The background is a <location>. The scene is <lit in some way>. The composition frames <something> and <something> from <an angle or photography term or whatever>.Following that structure, here are a couple of the prompts for the images attached to this post. You can check the rest out by clicking on the images at the top.
The ballet woman
A shot of a woman performing a ballet routine. She's wearing a ballet outfit and has a serious expression. She's in a dynamic pose.
The scene is set in a concert hall. The composition is a close up that frames her head down to her knees. The scene is lit dramatically, with dark shadows and a single shaft of light illuminating the woman from above.The rat on the fence post
A close up shot of a large, brown rat eating a berry. The rat is on a rickety wooden fence post. The background is an open farm field.The woman in the water
A surreal shot of a beautiful woman suspended half in water and half in air. She has a dynamic pose, her eyes are closed, and the shot is full body. The shot is split diagonally down the middle, with the lower-left being under water and the upper-right being in air. The air side is bright and cloudy, while the water side is dark and menacing.The space capsule
A woman is floating in a space capsule. She's wearing a white singlet and white panties. She's off-center, with the camera focused on a window with an external view of earth from space.
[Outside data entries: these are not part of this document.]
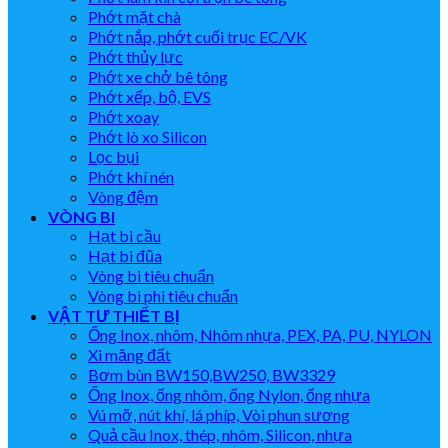
Phớt mặt chà
Phớt nắp, phớt cuối trục EC/VK
Phớt thủy lực
Phớt xe chở bê tông
Phớt xếp, bộ, EVS
Phớt xoay
Phớt lò xo Silicon
Lọc bụi
Phớt khí nén
Vòng đệm
VÒNG BI
Hạt bi cầu
Hạt bi đũa
Vòng bi tiêu chuẩn
Vòng bi phi tiêu chuẩn
VẬT TƯ THIẾT BỊ
Ống Inox, nhôm, Nhôm nhựa, PEX, PA, PU, NYLON
Xi măng đất
Bơm bùn BW150,BW250, BW3329
Ống Inox, ống nhôm, ống Nylon, ống nhựa
Vú mỡ, nút khí, lá phíp, Vòi phun sương
Quả cầu Inox, thép, nhôm, Silicon, nhựa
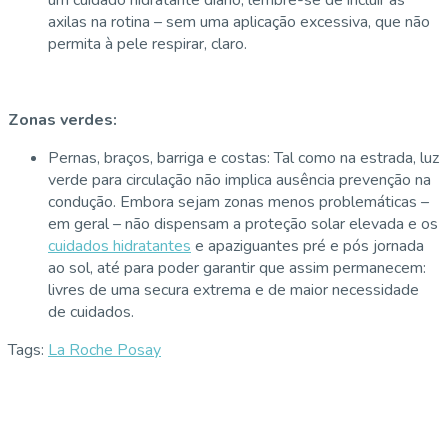
axilas na rotina – sem uma aplicação excessiva, que não
permita à pele respirar, claro.
Zonas verdes:
Pernas, braços, barriga e costas: Tal como na estrada, luz
verde para circulação não implica ausência prevenção na
condução. Embora sejam zonas menos problemáticas –
em geral – não dispensam a proteção solar elevada e os
cuidados hidratantes
e apaziguantes pré e pós jornada
ao sol, até para poder garantir que assim permanecem:
livres de uma secura extrema e de maior necessidade
de cuidados.
Tags:
La Roche Posay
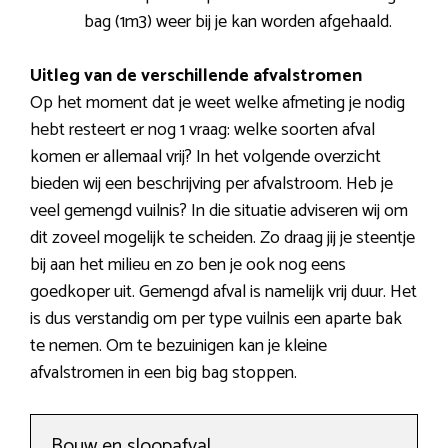
bag (1m3) weer bij je kan worden afgehaald.
Uitleg van de verschillende afvalstromen
Op het moment dat je weet welke afmeting je nodig
hebt resteert er nog 1 vraag: welke soorten afval
komen er allemaal vrij? In het volgende overzicht
bieden wij een beschrijving per afvalstroom. Heb je
veel gemengd vuilnis? In die situatie adviseren wij om
dit zoveel mogelijk te scheiden. Zo draag jij je steentje
bij aan het milieu en zo ben je ook nog eens
goedkoper uit. Gemengd afval is namelijk vrij duur. Het
is dus verstandig om per type vuilnis een aparte bak
te nemen. Om te bezuinigen kan je kleine
afvalstromen in een big bag stoppen.
Bouw en sloopafval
The interior of the space capsule is dark.Upscaling
Z-image makes very sharp images, which means you can directly upscale them very easily. Conventional upscale models rely on sharp/clear images to add detail, so you can't reliably use them on a model that doesn't make sharp images.
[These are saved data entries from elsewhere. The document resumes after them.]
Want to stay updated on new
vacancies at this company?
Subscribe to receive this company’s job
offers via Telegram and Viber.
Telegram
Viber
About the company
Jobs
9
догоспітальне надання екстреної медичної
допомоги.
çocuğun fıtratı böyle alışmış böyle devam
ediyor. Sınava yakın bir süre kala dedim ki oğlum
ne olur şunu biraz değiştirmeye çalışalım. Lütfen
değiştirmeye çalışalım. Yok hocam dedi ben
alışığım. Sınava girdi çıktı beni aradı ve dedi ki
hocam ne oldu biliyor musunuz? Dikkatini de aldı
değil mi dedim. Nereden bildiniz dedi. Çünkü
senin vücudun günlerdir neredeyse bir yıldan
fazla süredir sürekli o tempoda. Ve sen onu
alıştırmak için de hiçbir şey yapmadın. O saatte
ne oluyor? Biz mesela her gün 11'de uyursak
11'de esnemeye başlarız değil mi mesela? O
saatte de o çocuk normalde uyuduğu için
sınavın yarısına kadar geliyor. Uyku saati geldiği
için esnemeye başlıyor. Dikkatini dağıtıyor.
My favourite upscaler for NAKED PEOPLE or human face close-ups is 4xFaceUp. It's ridiculously good at skin detail, but has a tendency to make everything else look a bit stringy (for lack of a better word). Use it when a human being showing lots of skin is the main focus of the shot.
Here's a 6720x6720 version of the sitting bikini girl that was upscaled directly using the 4xFaceUp upscaler: imgbb | g-drive
For general shots you can use something like 4xNomos2.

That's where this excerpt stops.